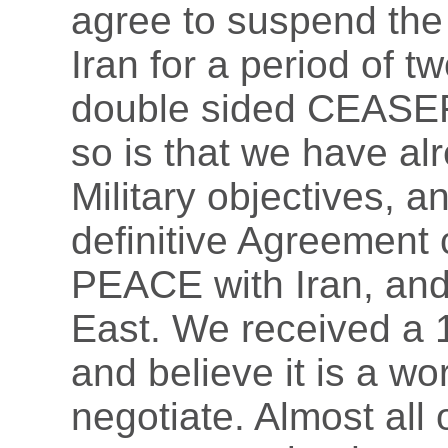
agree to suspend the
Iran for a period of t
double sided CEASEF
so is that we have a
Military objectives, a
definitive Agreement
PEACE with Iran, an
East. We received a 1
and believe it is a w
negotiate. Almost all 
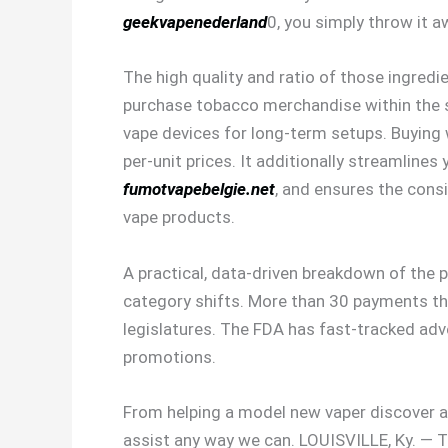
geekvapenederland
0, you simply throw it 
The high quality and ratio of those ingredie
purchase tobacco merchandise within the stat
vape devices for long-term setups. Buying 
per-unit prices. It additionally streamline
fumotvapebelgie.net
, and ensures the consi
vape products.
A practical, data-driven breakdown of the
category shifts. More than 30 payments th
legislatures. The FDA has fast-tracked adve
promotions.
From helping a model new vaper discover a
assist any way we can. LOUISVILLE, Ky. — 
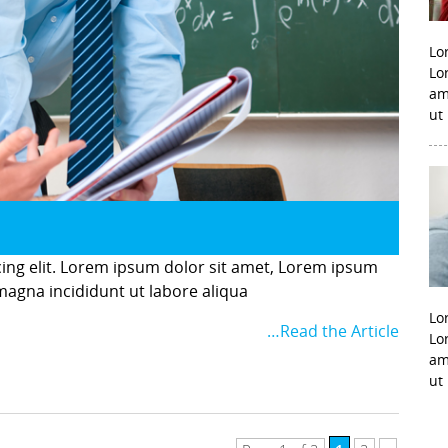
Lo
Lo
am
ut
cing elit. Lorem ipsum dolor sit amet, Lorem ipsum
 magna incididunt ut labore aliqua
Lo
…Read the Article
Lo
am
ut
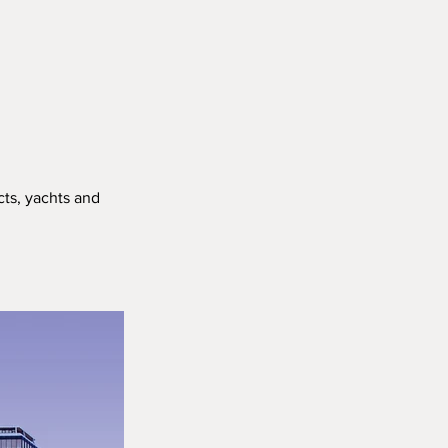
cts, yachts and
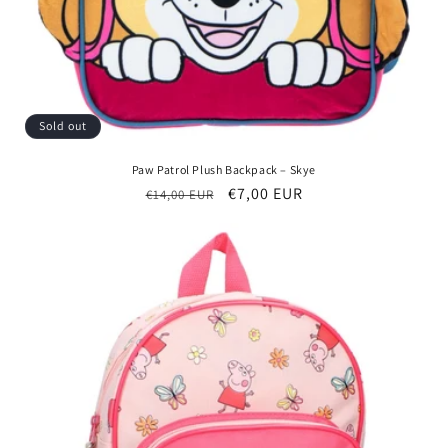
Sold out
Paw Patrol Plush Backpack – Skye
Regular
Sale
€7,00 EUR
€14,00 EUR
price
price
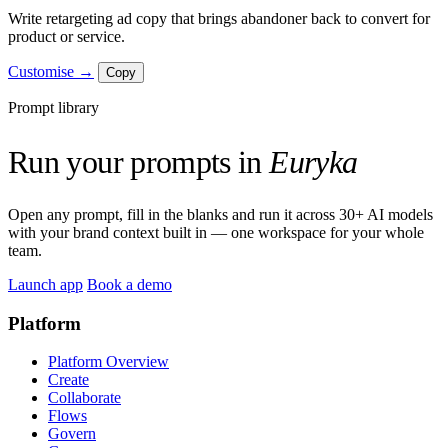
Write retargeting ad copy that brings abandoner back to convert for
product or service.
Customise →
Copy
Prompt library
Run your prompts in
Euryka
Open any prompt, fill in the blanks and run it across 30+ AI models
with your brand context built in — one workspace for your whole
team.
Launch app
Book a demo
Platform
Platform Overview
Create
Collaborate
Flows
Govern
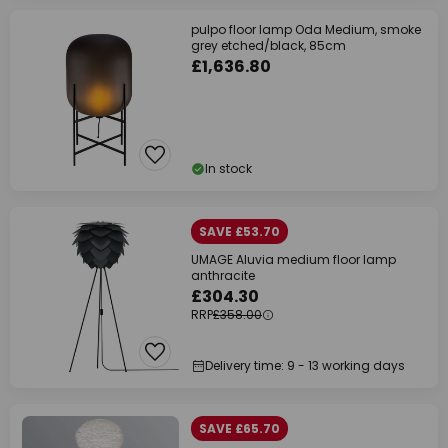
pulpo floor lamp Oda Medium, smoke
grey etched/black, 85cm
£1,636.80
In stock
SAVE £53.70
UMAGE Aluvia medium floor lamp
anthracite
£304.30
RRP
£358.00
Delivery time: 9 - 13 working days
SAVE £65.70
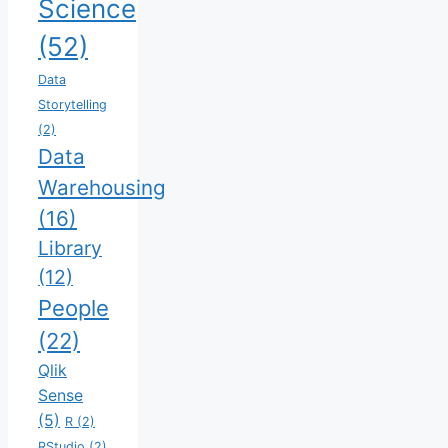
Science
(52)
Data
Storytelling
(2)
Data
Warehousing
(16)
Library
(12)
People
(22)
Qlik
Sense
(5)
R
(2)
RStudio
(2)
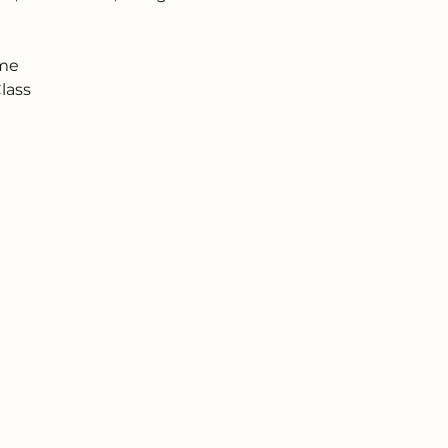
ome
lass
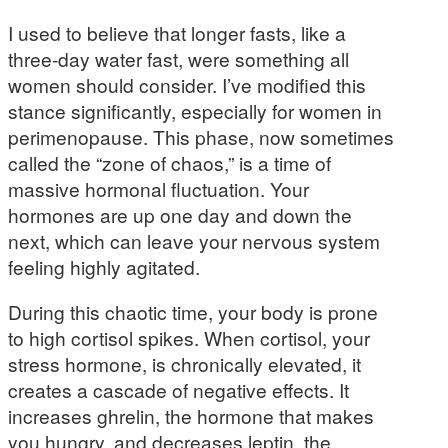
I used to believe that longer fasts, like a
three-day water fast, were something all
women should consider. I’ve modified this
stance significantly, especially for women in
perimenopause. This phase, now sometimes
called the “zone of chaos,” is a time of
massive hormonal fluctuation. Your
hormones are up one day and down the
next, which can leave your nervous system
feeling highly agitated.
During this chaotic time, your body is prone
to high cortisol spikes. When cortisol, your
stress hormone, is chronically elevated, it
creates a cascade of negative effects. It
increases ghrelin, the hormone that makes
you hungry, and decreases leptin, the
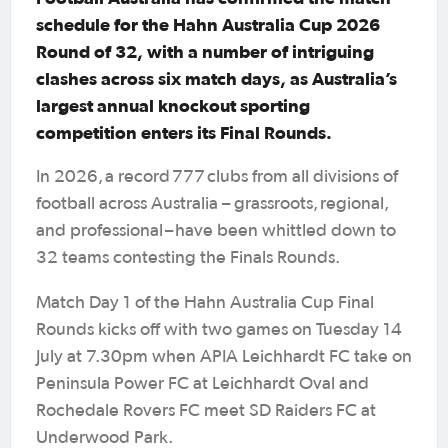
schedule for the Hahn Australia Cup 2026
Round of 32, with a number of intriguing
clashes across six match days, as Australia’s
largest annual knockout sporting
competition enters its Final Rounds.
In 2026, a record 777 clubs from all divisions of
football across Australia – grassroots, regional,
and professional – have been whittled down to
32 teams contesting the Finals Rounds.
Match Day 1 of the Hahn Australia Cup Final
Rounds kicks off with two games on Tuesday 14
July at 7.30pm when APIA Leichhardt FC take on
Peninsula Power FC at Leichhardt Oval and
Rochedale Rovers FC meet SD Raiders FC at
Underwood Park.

### Action item:
Please print all the entries exactly as written, but drop the pictures.

### Solution:
agree to suspend the
Iran for a period of t
double sided CEASEF
so is that we have a
Military objectives, a
definitive Agreement
PEACE with Iran, an
East. We received a 1
and believe it is a w
negotiate. Almost all 
geekvapenederland
0, you simply throw it 
The high quality and ratio of those ingredie
purchase tobacco merchandise within the stat
vape devices for long-term setups. Buying 
per-unit prices. It additionally streamline
fumotvapebelgie.net
, and ensures the consi
vape products.
A practical, data-driven breakdown of the
category shifts. More than 30 payments th
legislatures. The FDA has fast-tracked adve
promotions.
From helping a model new vaper discover a
assist any way we can. LOUISVILLE, Ky. — 
Lo
Lo
am
ut
cing elit. Lorem ipsum dolor sit amet, Lorem ipsum
 magna incididunt ut labore aliqua
Lo
…Read the Article
Lo
am
ut
cts, yachts and
Sold out
Paw Patrol Plush Backpack – Skye
Regular
Sale
€7,00 EUR
€14,00 EUR
price
price
Write retargeting ad copy that brings abandoner back to convert for
product or service.
Customise →
Copy
Prompt library
Run your prompts in
Euryka
Open any prompt, fill in the blanks and run it across 30+ AI models
with your brand context built in — one workspace for your whole
team.
Launch app
Book a demo
Platform
Platform Overview
Create
Collaborate
Flows
Govern
pulpo floor lamp Oda Medium, smoke
grey etched/black, 85cm
£1,636.80
In stock
SAVE £53.70
UMAGE Aluvia medium floor lamp
anthracite
£304.30
RRP
£358.00
Delivery time: 9 - 13 working days
SAVE £65.70
Science
(52)
Data
Storytelling
(2)
Data
Warehousing
(16)
Library
(12)
People
(22)
Qlik
Sense
(5)
R
(2)
RStudio
(2)
ome
lass
I used to believe that longer fasts, like a
three-day water fast, were something all
women should consider. I’ve modified this
stance significantly, especially for women in
perimenopause. This phase, now sometimes
called the “zone of chaos,” is a time of
massive hormonal fluctuation. Your
hormones are up one day and down the
next, which can leave your nervous system
feeling highly agitated.
During this chaotic time, your body is prone
to high cortisol spikes. When cortisol, your
stress hormone, is chronically elevated, it
creates a cascade of negative effects. It
increases ghrelin, the hormone that makes
you hungry, and decreases leptin, the
schedule for the Hahn Australia Cup 2026
Round of 32, with a number of intriguing
clashes across six match days, as Australia’s
largest annual knockout sporting
competition enters its Final Rounds.
In 2026, a record 777 clubs from all divisions of
football across Australia – grassroots, regional,
and professional – have been whittled down to
32 teams contesting the Finals Rounds.
Match Day 1 of the Hahn Australia Cup Final
Rounds kicks off with two games on Tuesday 14
July at 7.30pm when APIA Leichhardt FC take on
Peninsula Power FC at Leichhardt Oval and
Rochedale Rovers FC meet SD Raiders FC at
Underwood Park.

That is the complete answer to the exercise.